Indonesians Vote for New Parliament

Parliamentary elections Thursday could determine if President Susilo Bambang Yudhoyono will have enough support to win a second five-year term needed to push through aggressive economic and institutional reforms.

Violence flared hours before the first polling stations opened in the easternmost province of Papua, the scene of a decades-long insurgency, killing at least six people, said local police chief Maj. Gen. Bagus Ekodanto.

But by midmorning, the situation appeared calm, with voters forming long lines to cast ballots.

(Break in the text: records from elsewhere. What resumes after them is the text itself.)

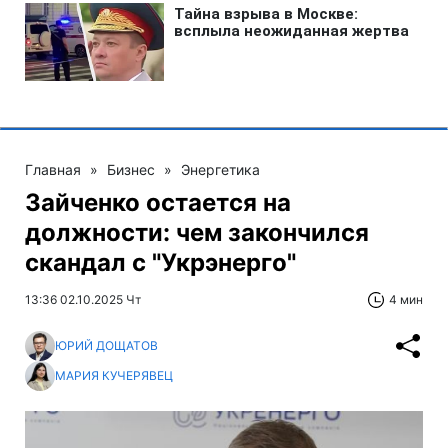
Главная
»
Бизнес
»
Энергетика
Зайченко остается на
должности: чем закончился
скандал с "Укрэнерго"
13:36 02.10.2025 Чт
4 мин
ЮРИЙ ДОЩАТОВ
МАРИЯ КУЧЕРЯВЕЦ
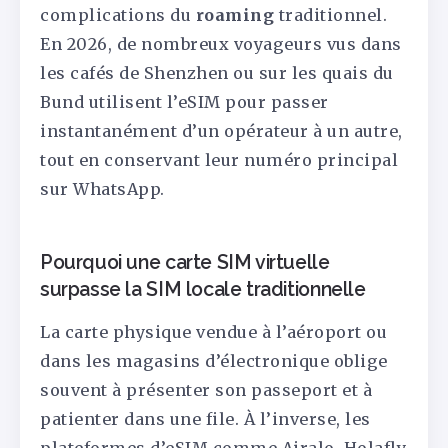
complications du
roaming
traditionnel.
En 2026, de nombreux voyageurs vus dans
les cafés de Shenzhen ou sur les quais du
Bund utilisent l’eSIM pour passer
instantanément d’un opérateur à un autre,
tout en conservant leur numéro principal
sur WhatsApp.
Pourquoi une carte SIM virtuelle
surpasse la SIM locale traditionnelle
La carte physique vendue à l’aéroport ou
dans les magasins d’électronique oblige
souvent à présenter son passeport et à
patienter dans une file. À l’inverse, les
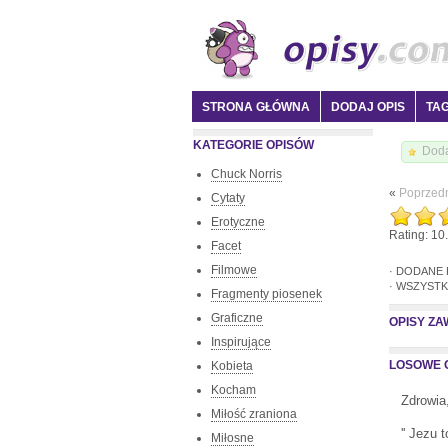
STRONA GŁÓWNA
DODAJ OPIS
TAG
KATEGORIE OPISÓW
Doda
Chuck Norris
«
Poprzed
Cytaty
Erotyczne
Rating: 10.
Facet
Filmowe
· DODANE
· WSZYSTK
Fragmenty piosenek
Graficzne
OPISY Z
Inspirujące
LOSOWE O
Kobieta
Kocham
Zdrowia
Miłość zraniona
'' Jezu 
Miłosne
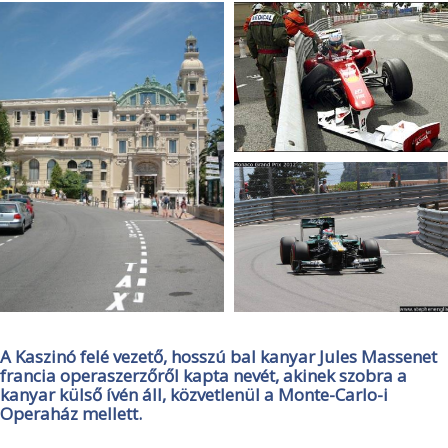
A Kaszinó felé vezető, hosszú bal kanyar Jules Massenet
francia operaszerzőről kapta nevét, akinek szobra a
kanyar külső ívén áll, közvetlenül a Monte-Carlo-i
Operaház mellett.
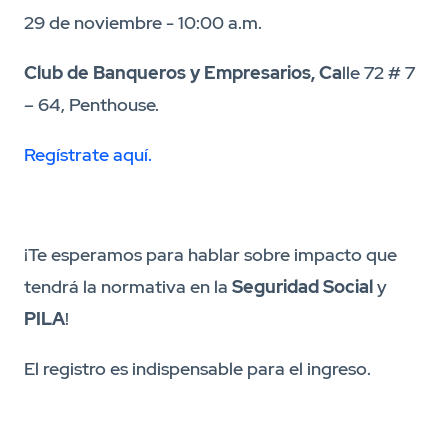
29 de noviembre - 10:00 a.m.
Club de Banqueros y Empresarios, Ca
lle 72 # 7
– 64, Penthouse.
Regístrate aquí.
¡Te esperamos para hablar sobre impacto que
tendrá la normativa en la
Seguridad Social
y
PILA
!
El registro es indispensable para el ingreso.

The outcome of Thursday's election for a new 560-member legislature is being closely watched because it will determine who will qualify to run for president in July.

The party or coalition that wins a fifth of the seats — or 25 percent of the popular vote — can nominate a candidate for that race.

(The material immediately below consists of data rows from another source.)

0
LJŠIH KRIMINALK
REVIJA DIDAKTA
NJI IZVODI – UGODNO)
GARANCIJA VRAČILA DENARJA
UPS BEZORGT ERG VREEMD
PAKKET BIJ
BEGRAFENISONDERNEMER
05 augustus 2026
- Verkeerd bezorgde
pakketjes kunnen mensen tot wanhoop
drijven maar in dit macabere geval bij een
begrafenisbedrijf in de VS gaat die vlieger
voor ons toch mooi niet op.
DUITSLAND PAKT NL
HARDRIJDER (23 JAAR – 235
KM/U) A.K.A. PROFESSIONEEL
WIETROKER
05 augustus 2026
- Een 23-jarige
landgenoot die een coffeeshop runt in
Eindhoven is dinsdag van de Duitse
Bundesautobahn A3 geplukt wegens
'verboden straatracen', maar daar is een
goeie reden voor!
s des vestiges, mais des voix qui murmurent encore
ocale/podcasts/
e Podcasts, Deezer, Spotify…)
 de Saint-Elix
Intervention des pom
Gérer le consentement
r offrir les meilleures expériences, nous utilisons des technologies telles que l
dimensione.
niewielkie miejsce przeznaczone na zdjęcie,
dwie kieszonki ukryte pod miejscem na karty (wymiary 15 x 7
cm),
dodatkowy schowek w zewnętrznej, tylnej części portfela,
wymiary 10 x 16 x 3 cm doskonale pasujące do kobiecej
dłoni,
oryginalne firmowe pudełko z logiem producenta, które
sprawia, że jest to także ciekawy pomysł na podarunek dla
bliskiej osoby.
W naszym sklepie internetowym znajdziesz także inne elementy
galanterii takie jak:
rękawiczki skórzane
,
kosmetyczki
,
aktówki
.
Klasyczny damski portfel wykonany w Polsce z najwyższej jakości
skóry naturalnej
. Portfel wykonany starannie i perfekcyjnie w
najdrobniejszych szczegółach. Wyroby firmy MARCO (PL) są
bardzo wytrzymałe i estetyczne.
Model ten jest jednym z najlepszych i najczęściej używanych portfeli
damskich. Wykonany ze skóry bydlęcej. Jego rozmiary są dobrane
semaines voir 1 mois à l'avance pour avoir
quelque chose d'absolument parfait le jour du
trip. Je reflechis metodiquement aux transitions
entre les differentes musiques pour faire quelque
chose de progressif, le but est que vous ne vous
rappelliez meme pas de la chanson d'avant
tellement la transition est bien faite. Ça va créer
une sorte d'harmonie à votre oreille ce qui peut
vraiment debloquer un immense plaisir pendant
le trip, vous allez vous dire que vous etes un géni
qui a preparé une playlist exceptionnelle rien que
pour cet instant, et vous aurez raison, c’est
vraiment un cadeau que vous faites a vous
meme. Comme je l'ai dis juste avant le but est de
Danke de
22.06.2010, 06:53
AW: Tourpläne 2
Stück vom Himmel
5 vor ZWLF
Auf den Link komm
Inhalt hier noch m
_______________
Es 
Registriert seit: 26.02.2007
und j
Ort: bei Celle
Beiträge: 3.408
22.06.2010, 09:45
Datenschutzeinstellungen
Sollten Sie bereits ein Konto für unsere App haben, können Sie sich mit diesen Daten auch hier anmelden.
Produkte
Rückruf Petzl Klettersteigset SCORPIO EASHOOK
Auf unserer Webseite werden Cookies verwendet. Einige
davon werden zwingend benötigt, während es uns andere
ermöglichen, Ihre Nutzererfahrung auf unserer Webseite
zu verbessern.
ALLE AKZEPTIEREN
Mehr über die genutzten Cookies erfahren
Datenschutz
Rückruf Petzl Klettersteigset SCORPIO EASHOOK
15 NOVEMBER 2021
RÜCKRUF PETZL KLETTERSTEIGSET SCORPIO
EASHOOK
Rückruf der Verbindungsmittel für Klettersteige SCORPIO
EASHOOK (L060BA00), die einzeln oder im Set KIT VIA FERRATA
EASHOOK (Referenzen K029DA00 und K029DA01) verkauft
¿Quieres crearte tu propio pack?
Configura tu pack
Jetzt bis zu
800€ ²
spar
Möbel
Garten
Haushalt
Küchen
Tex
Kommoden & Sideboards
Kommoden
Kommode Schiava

Yudhoyono's Democrat Party is expected to come out on top, but with more than 170 million people registered to vote and 38 parties to choose from, nothing is certain. Other front-runners are the Indonesian Democratic Party of Struggle headed by former President Megawati Sukarnoputri and the largest party, Golkar.

Indonesia, the world's most populous Muslim nation, emerged from 32 years of dictatorship under Gen. Suharto in 1998, leading to reforms that freed the media, struck down repressive laws and, in 2004, allowed citizens to vote for president for the first time. It is often held up as a beacon of how Islam and democracy can go hand-in-hand.

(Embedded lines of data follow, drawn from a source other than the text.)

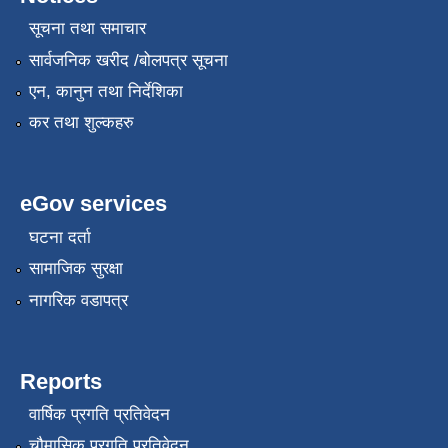
सूचना तथा समाचार
सार्वजनिक खरीद /बोलपत्र सूचना
एन, कानुन तथा निर्देशिका
कर तथा शुल्कहरु
eGov services
घटना दर्ता
सामाजिक सुरक्षा
नागरिक वडापत्र
Reports
वार्षिक प्रगति प्रतिवेदन
चौमासिक प्रगति प्रतिवेदन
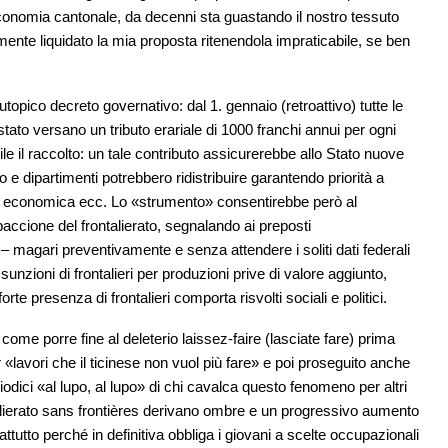
economia cantonale, da decenni sta guastando il nostro tessuto
mente liquidato la mia proposta ritenendola impraticabile, se ben
opico decreto governativo: dal 1. gennaio (retroattivo) tutte le
astato versano un tributo erariale di 1000 franchi annui per ogni
e il raccolto: un tale contributo assicurerebbe allo Stato nuove
o e dipartimenti potrebbero ridistribuire garantendo priorità a
e economica ecc. Lo «strumento» consentirebbe però al
accione del frontalierato, segnalando ai preposti
 – magari preventivamente e senza attendere i soliti dati federali
zioni di frontalieri per produzioni prive di valore aggiunto,
orte presenza di frontalieri comporta risvolti sociali e politici.
 come porre fine al deleterio laissez-faire (lasciate fare) prima
er «lavori che il ticinese non vuol più fare» e poi proseguito anche
eriodici «al lupo, al lupo» di chi cavalca questo fenomeno per altri
talierato sans frontières derivano ombre e un progressivo aumento
ttutto perché in definitiva obbliga i giovani a scelte occupazionali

If Yudhoyono's party wins 26 percent of the popular vote, as some opinion polls predict, he will not have to cobble together an alliance with others seen to be less willing to tackle corruption, overhaul the judiciary and streamline bureaucracy.

"At this moment it looks like he's going to make it," said Dede Oetomo, a political analyst from Airlangga University in the city of Surabaya.

Last time around, the Democrats won just 7 percent of the vote, forcing Yudhoyono, eventually, to partner up with Golkar and a handful of Islamic parties that tried to push through laws governing everything from the way women dressed to the types of magazines that could be hawked on street corners.

Analysts say these elections could see the popularity of religious parties, which did well in 2004, waning. Most of the secular country's 210 million Muslims practice a moderate form of the faith.

"As long as these parties try to push through Islamic-based laws, they are going to keep losing support," said Syafiie Maarif, an Islamic scholar. "They need to come up with a broader, policy-based platform, like fighting poverty."

Campaigns across the board were largely personality driven and policies have been broad and ill-defined, focusing on issues like the effect the global slowdown has had on the economy or the need to root out pervasive corruption.

Unlike 2004, security is no longer a big issue, something many credit to Yudhoyono.

Indonesia was last hit by an al-Qaida-linked terrorist attack four years ago and, thanks to a 2005 peace deal, guns have largely fallen silent in formerly war-torn Aceh province, on the country's northwestern tip.

Aceh and Papua are the only places that have been hit by pre-election violence, but it is not expected to spiral out of control.

Papuan police chief Maj. Gen. Bagus Ekodanto said more than 80 suspected rebels attacked a police post in the provincial capital, Jayapura, with machetes and spears at around 1 a.m. Thursday, leaving four dead in the clash that followed.

Elsewhere, he said, rebels who want Papua to break from Indonesia stabbed several motorcycle taxi drivers, burned an oil depot and property at a state university, leaving two others dead.

Voters, who had been told to boycott the vote, refused to be intimidated.

"I think everything should be solved in a peaceful way. That's why I'm out here today," said Leonard Tuilan.

In addition to a national parliament, elections were being held Thursday for a new provincial and local legislatures and councils.

The Indonesian Survey Institute poll showed the Democratic Party would win 26 percent of the popular vote; the Indonesian Democratic Party of Struggle 14 percent; and Golkar 13 percent. The four Islamic-based parties each came in at around 4 percent. The survey, based on interviews with 2,486 people, had a margin of error of 2.3 percent.